The Borexino Collaboration reports results that blast past a milestone in neutrino physics. They have detected solar neutrinos produced by a cycle of nuclear-fusion reactions known as the carbon–nitrogen–oxygen (CNO) cycle. Measurements of these neutrinos have the potential to resolve uncertainties about the composition of the solar core, and offer crucial insights into the formation of heavy stars.
The Sun is powered by fusion reactions that occur in its core: in the intense heat of this highly pressurized environment, protons fuse together to form helium. This occurs in two distinct cycles of nuclear reactions. The first is called the proton–proton chain (or pp chain), and dominates energy production in stars the size of our Sun. The second is the CNO cycle, which accounts for roughly 1% of solar power, but dominates energy production in heavier stars6.

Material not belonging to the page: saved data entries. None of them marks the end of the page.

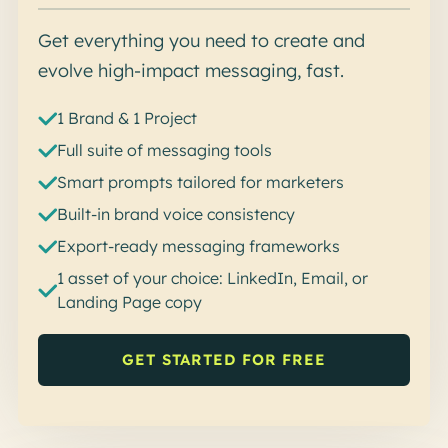
Get everything you need to create and
evolve high-impact messaging, fast.
1 Brand & 1 Project
Full suite of messaging tools
Smart prompts tailored for marketers
Built-in brand voice consistency
Export-ready messaging frameworks
1 asset of your choice: LinkedIn, Email, or
Landing Page copy
GET STARTED FOR FREE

The first experiment to detect solar neutrinos was carried out using a detector in Homestake Mine, South Dakota. This used measurements of pp-chain solar neutrinos to probe the Standard Solar Model (SSM), which describes nuclear fusion in the Sun. The surprising result from this experiment was that only approximately one-third as many neutrinos of the expected type (flavour) were detected.

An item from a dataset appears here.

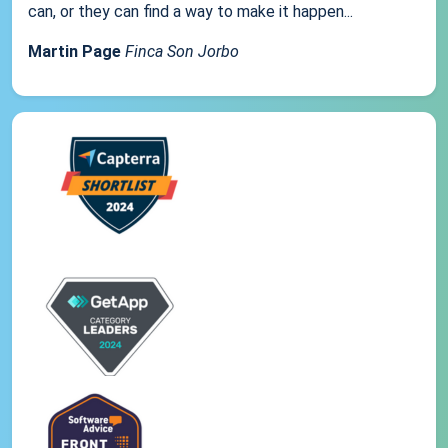
can, or they can find a way to make it happen...
Martin Page
Finca Son Jorbo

A decades-long campaign of experiments followed, seeking to resolve this ‘solar neutrino problem’. Nobel-prizewinning results from the Sudbury Neutrino Observatory in Ontario, Canada, eventually explained the deficit: the neutrinos were changing flavour between their production and detection. The Borexino experiment at the Gran Sasso National Laboratory in Italy followed up this result with a full spectral analysis of neutrinos from many stages of the pp chain. This analysis finally allowed the field to come full circle, re-opening the possibility of using solar neutrinos as a means of probing the Sun’s interior.

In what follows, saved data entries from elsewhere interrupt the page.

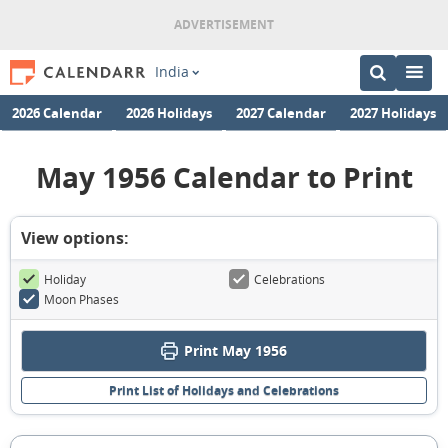
India
2026 Calendar
2026 Holidays
2027 Calendar
2027 Holidays
May 1956 Calendar to Print
View options:
Holiday
Celebrations
Moon Phases
Print May 1956
Print List of Holidays and Celebrations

The Borexino Collaboration now reports another groundbreaking achievement from its experiment: the first detection of neutrinos from the CNO cycle. This result is a huge leap forward, offering the chance to resolve the mystery of the elemental composition of the Sun’s core. In astrophysics, any element heavier than helium is termed a metal. The exact metal content (the metallicity) of a star’s core affects the rate of the CNO cycle. This, in turn, influences the temperature and density profile — and thus the evolution — of the star, as well as the opacity of its outer layers.
The metallicity and opacity of the Sun affect the speed of sound waves propagating through its volume. For decades, helio-seismological measurements were in agreement with SSM predictions for the speed of sound in the Sun, giving confidence in that model. However, more-recent spectroscopic measurements of solar opacity produced results that were significantly lower than previously thought, leading to discrepancies with the helio-seismological data. Precise measurements of CNO-cycle neutrinos offer the only independent handle by which to investigate this difference. Such measurements would also shed further light on stellar evolution.